ACM入门(2)——数据结构——堆排序
作为内部排序中的重要一员,堆排序是对简单排序中的“选择排序”的优化,常见的是以数组构造的完全二叉树,其结构列类似世界杯16强后的淘汰赛(想想各豪强的对决形势图),自顶向下每个节点往下至多有两个分支,其结构的优点是最优者不必与其它各队比较即可捧杯,这样即可将选择排序中逐个比较的缺点消除,时间复杂度由n级别降到log(n);排n个数即为O(n*log(n))。
对堆的操作主要是在末尾添加元素和取出堆顶元素,每次在堆尾添加元素后总要由此向上调整,保持堆的堆顶最优(最大或最小);同时每次取堆顶元素时,总是先将堆顶元素取出,然后将堆尾元素放在堆顶,接着从上往下进行比较调整,保持堆的结构。
每次总是从最后面插入元素,在最前面取出,同时保证取出的是最优元素,正是STL中优先队列的具体模型。
其代码实现如下:(C/C++)
int heap[1001];//建数组保存堆元素
int hlength;//保存堆的元素个数
void down(int p)
{
//向下调整算法,p代表当前节点,q代表子节点
int q=p*2;
int a=heap[p];//保存当前节点的值
while (q<=hlength)
{
if (q<hlength&&heap[q]>heap[q+1])
//选择两个子节点中的一个最小的
q++;
if(heap[q]>=a) break;//如果子节点比当前节点大,就结束
else//否则就交换
{
heap[p]=heap[q];
p=q;
q=p*2;
}
}
heap[p]=a;//安排原来的节点
}
void up(int p)
{
//向上调整算法,p代表当前节点,而q代表父母节点
int q=p/2;//获取当前节点的父母节点
int a=heap[p];//保存当前节点的值
while (q<=hlength&&a<heap[q])
{
//如果当前节点的值比父母节点的值小,就交换
heap[p]=heap[q];
p=q;
q=p/2;
}
heap[p]=a;//最后安排原来的节点
}
void insert(int a)
{
heap[++hlength]=a;//先往堆里插入节点值
up(hlength);//进行向上调整
}
int getmin()
{
//删除最小元素算法
int r=heap[1];//取出最小的元素
heap[1]=heap[hlength--];//然后把最后一个叶子节点赋给根节点
down(1);//调用向下调整算法
return r;
}
void build()
{
//建堆算法
for(int i=hlength/2;i>0;i--)
down(i); //从最后一个非终端节点开始进行调整
}
举个例子:
HDU 1058
Humble Numbers
Time Limit: 2000/1000 MS (Java/Others) Memory Limit: 65536/32768 K (Java/Others)
Total Submission(s): 2570 Accepted Submission(s): 1077
Problem Description
A number whose only prime factors are 2,3,5 or 7 is called a humble number.

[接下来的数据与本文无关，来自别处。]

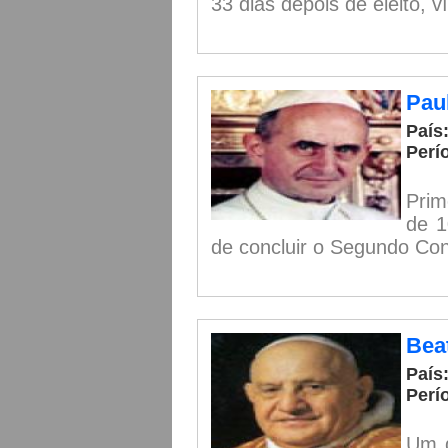
33 dias depois de eleito, ví
Paul
País:
Perí
Prim
de 1
de concluir o Segundo Conc
Beat
País:
Perí
Um d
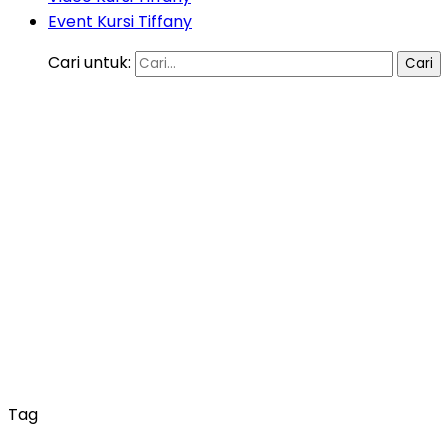
Event Kursi Tiffany
Cari untuk:
Tag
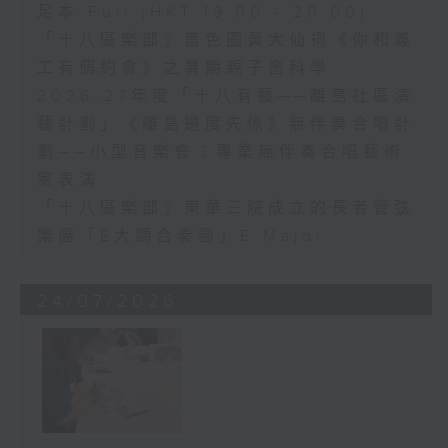
足本 Full (HKT 19:00 - 20:00)
「十八區樂部」嗇色園黃大仙祠《你和義
工有個約會》之暑期親子嗇科學
2026-27年度「十八有藝──離島社區演
藝計劃」《離島邊度先係》無伴奏合唱計
劃──小型音樂會：專業無伴奏合唱藝術
家表演
「十八區樂部」東華三院成立的長者管弦
樂團「E大調合奏團」E Major
24/07/2026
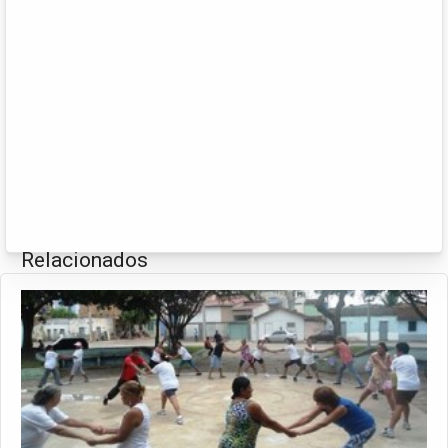
Relacionados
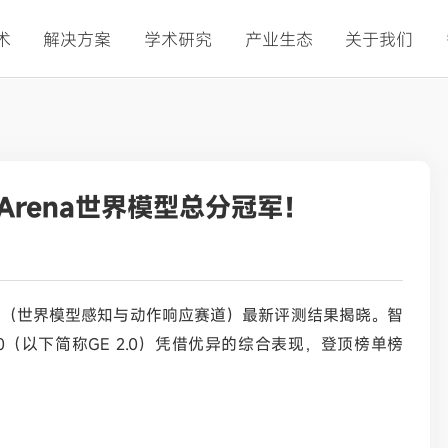
术
解决方案
学术研究
产业生态
关于我们
Arena世界模型总分冠军！
 Track1（世界模型感知与动作响应赛道）最新评测结果揭晓。智
Sim 2.0（以下简称GE 2.0）凭借优异的综合表现，登顶榜单榜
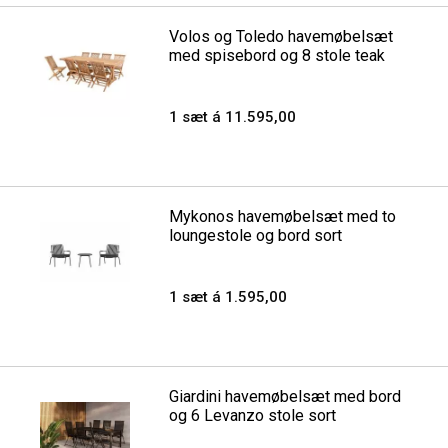
Volos og Toledo havemøbelsæt
med spisebord og 8 stole teak
1 sæt á 11.595,00
Mykonos havemøbelsæt med to
loungestole og bord sort
1 sæt á 1.595,00
Giardini havemøbelsæt med bord
og 6 Levanzo stole sort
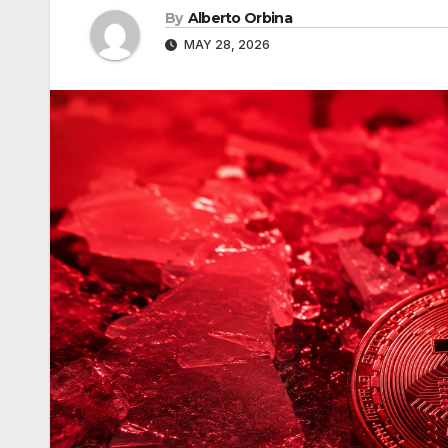
By
Alberto Orbina
MAY 28, 2026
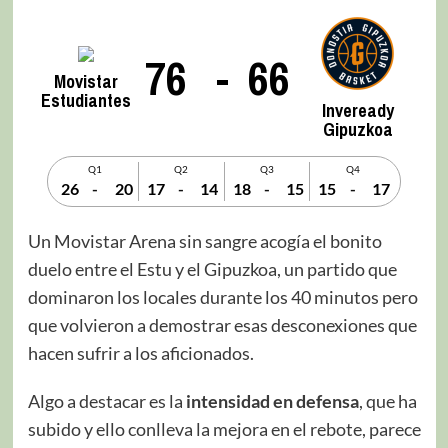
76
-
66
Movistar
Estudiantes
Inveready
Gipuzkoa
Q1
Q2
Q3
Q4
26
-
20
17
-
14
18
-
15
15
-
17
Un Movistar Arena sin sangre acogía el bonito
duelo entre el Estu y el Gipuzkoa, un partido que
dominaron los locales durante los 40 minutos pero
que volvieron a demostrar esas desconexiones que
hacen sufrir a los aficionados.
Algo a destacar es la
intensidad en defensa
, que ha
subido y ello conlleva la mejora en el rebote, parece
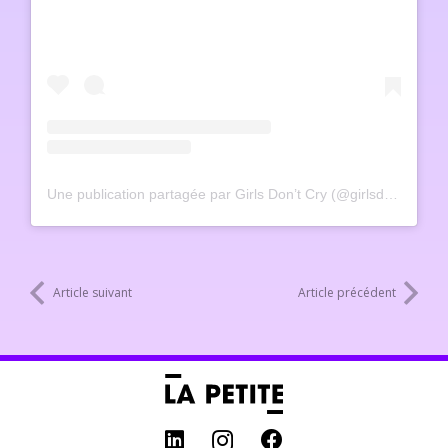
Une publication partagée par Girls Don’t Cry (@girlsdontcry____)
Article suivant
Article précédent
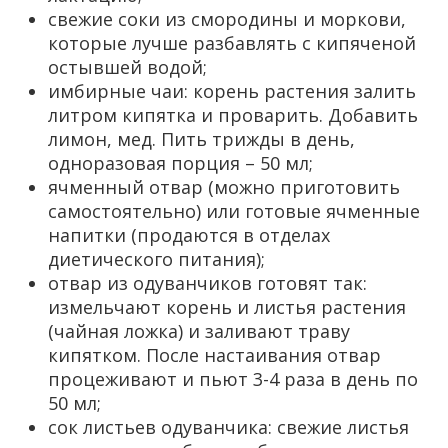
свежие соки из смородины и моркови,
которые лучше разбавлять с кипяченой
остывшей водой;
имбирные чаи: корень растения залить
литром кипятка и проварить. Добавить
лимон, мед. Пить трижды в день,
одноразовая порция – 50 мл;
ячменный отвар (можно приготовить
самостоятельно) или готовые ячменные
напитки (продаются в отделах
диетического питания);
отвар из одуванчиков готовят так:
измельчают корень и листья растения
(чайная ложка) и заливают траву
кипятком. После настаивания отвар
процеживают и пьют 3-4 раза в день по
50 мл;
сок листьев одуванчика: свежие листья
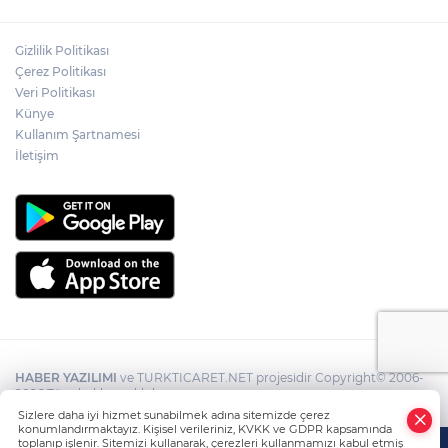
Gizlilik Politikası
Çerez Politikası
Veri Politikası
Künye
Kullanım Şartnamesi
İletişim
HABER YAZILIMI
ve TURKTICARET.NET projesidir Copyright© 2006-
2026 Tüm hakları saklıdır.
Sizlere daha iyi hizmet sunabilmek adına sitemizde çerez
konumlandırmaktayız. Kişisel verileriniz, KVKK ve GDPR kapsamında
toplanıp işlenir. Sitemizi kullanarak, çerezleri kullanmamızı kabul etmiş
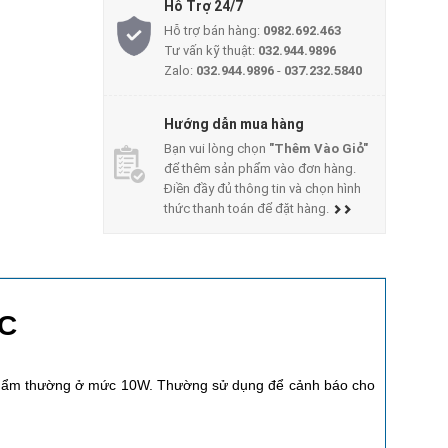
Hỗ Trợ 24/7
Hỗ trợ bán hàng:
0982.692.463
Tư vấn kỹ thuật:
032.944.9896
Zalo:
032.944.9896
-
037.232.5840
Hướng dẫn mua hàng
Bạn vui lòng chọn
"Thêm Vào Giỏ"
để thêm sản phẩm vào đơn hàng.
Điền đầy đủ thông tin và chọn hình
thức thanh toán để đặt hàng.
AC
 phẩm thường ở mức 10W. Thường sử dụng để cảnh báo cho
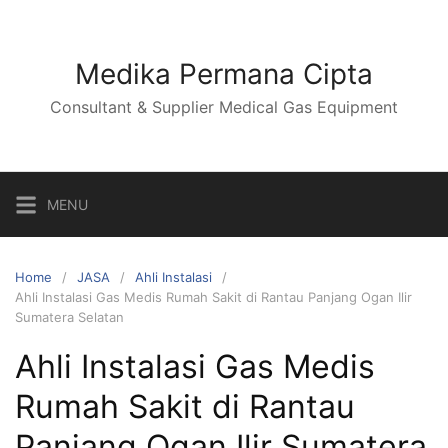
Skip
to
content
Medika Permana Cipta
Consultant & Supplier Medical Gas Equipment
MENU
Home
JASA
Ahli Instalasi
Ahli Instalasi Gas Medis Rumah Sakit di Rantau Panjang Ogan Ilir
Sumatera Selatan
Ahli Instalasi Gas Medis
Rumah Sakit di Rantau
Panjang Ogan Ilir Sumatera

The sequence 1, 2, 3, 4, 5, 6, 7, 8, 9, 10, 12, 14, 15, 16, 18, 20, 21, 24, 25, 27, ... shows the first 20 humble numbers. Write a program to find and print the nth element in this sequence
Input
The input consists of one or more test cases. Each test case consists of one integer n with 1 <= n <= 5842. Input is terminated by a value of zero (0) for n.
Output
For each test case, print one line saying "The nth humble number is number.". Depending on the value of n, the correct suffix "st", "nd", "rd", or "th" for the ordinal number nth has to be used like it is shown in the sample output.
Sample Input
1
2
3
4
11
12
13
21
22
23
100
1000
5842
0
Sample Output
The 1st humble number is 1.
The 2nd humble number is 2.
The 3rd humble number is 3.
The 4th humble number is 4.
The 11th humble number is 12.
The 12th humble number is 14.
The 13th humble number is 15.
The 21st humble number is 28.
The 22nd humble number is 30.
The 23rd humble number is 32.
The 100th humble number is 450.
The 1000th humble number is 385875.
The 5842nd humble number is 2000000000.
Tips:
思路为用2,3,5,7对堆初始化,然后每次从堆顶取出元素,将其的2,3,5,7倍放入堆中,然后动态排序,对上述测试数据可以看出:用一般方法要进行上千次的低级排序,效率之低,必会超时,那就辛苦了我们的CPU了。另外还要注意用64位long long来保存数据,防止溢出错误(20000000000已接近int的上界了)。